# First Rattlesnake of the Year and Misc. So. Cal. Photos



## GQ. (Mar 17, 2007)

Well I finally found my first rattlesnake of the year.  First up a few things found before I found the rattlesnake.  I meant to not post any more California Kingsnake photos, but I can't help myself.

Lampropeltis getula californiae - banded






Lampropeltis getula californiae - striped






Snake Food - Does anyone know what rodent this is?  I have found several this year.






Elgaria multicarinata webbi - A very colorful Southern Alligator Lizard.  This is the only shot I was able to take.


----------



## GQ. (Mar 17, 2007)

This is the third water heater I have found that was used as a hive.  Be careful before rolling one over!
Bee Hive Water Heater






Yellow Millipede - This is the first one I have ever found like this.  Does anyone know what it is?  Is it freshly molted or is that the color?  I have no idea.
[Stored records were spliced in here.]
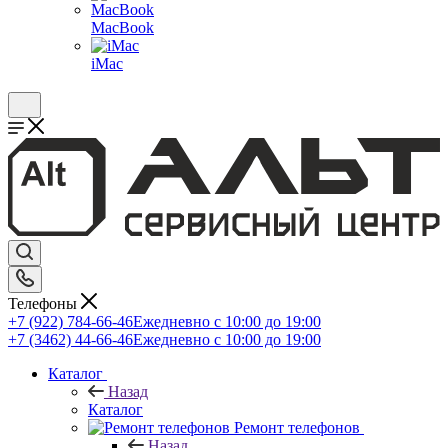
MacBook
iMac
Телефоны
+7 (922) 784-66-46
Ежедневно с 10:00 до 19:00
+7 (3462) 44-66-46
Ежедневно с 10:00 до 19:00
Каталог
Назад
Каталог
Ремонт телефонов
Назад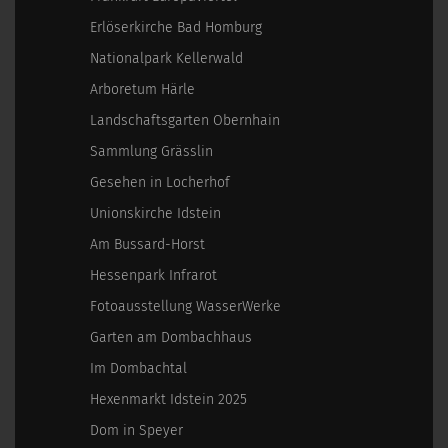
Erlöserkirche Bad Homburg
Nationalpark Kellerwald
Arboretum Härle
Landschaftsgarten Obernhain
Sammlung Grässlin
Gesehen in Locherhof
Unionskirche Idstein
Am Bussard-Horst
Hessenpark Infrarot
Fotoausstellung WasserWerke
Garten am Dombachhaus
Im Dombachtal
Hexenmarkt Idstein 2025
Dom in Speyer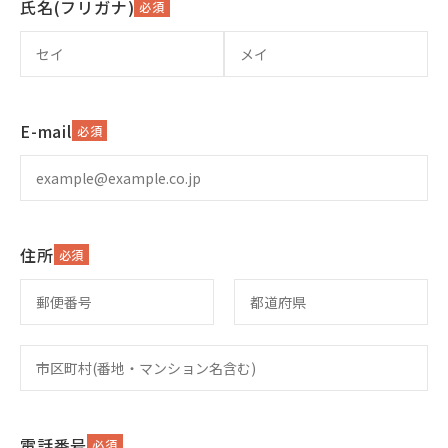
氏名(フリガナ)
必須
E-mail
必須
住所
必須
電話番号
必須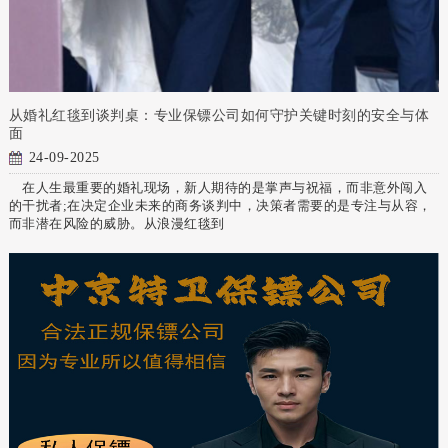
从婚礼红毯到谈判桌：专业保镖公司如何守护关键时刻的安全与体
面
24-09-2025
在人生最重要的婚礼现场，新人期待的是掌声与祝福，而非意外闯入
的干扰者;在决定企业未来的商务谈判中，决策者需要的是专注与从容，
而非潜在风险的威胁。从浪漫红毯到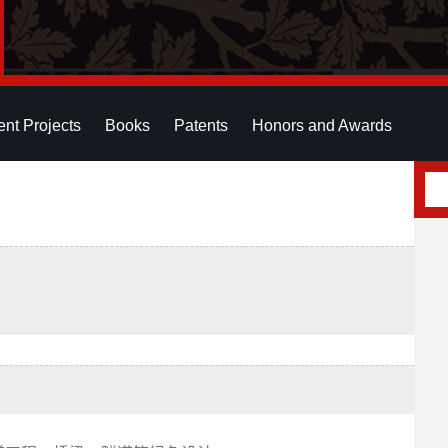
ent Projects
Books
Patents
Honors and Awards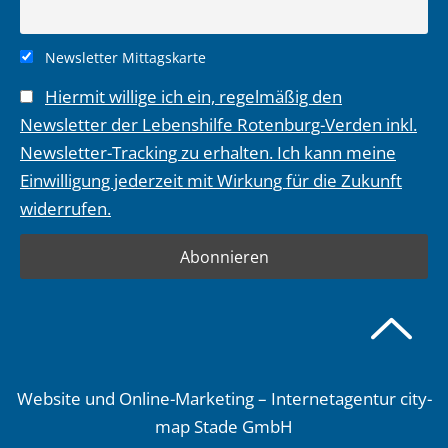
Newsletter Mittagskarte
Hiermit willige ich ein, regelmäßig den
Newsletter der Lebenshilfe Rotenburg-Verden inkl.
Newsletter-Tracking zu erhalten. Ich kann meine
Einwilligung jederzeit mit Wirkung für die Zukunft
widerrufen.
Website und Online-Marketing – Internetagentur city-
map Stade GmbH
Yellow Millipede With Size Perspective


----------



## GQ. (Mar 17, 2007)

And finally.....a rattlesnake!
Do you see it?  This is exactly how I saw it.  I just happened to see a patch of scales when I was walking past this bush.  The snake never rattled.
Crotalus oreganus helleri






Here she is!  Ain't she a beauty?
Crotalus oreganus helleri - Southern Pacific Rattlesnake






Another shot...
Crotalus oreganus helleri


----------



## syndicate (Mar 17, 2007)

cool pics!hope u dont run into any africanized bees out there


----------



## Crotalus (Mar 17, 2007)

Nice shots! And congrats on the first helleri! She looks fat and healthy. I hope you can get another shot of that alligator lizard, sure looks like a beauty!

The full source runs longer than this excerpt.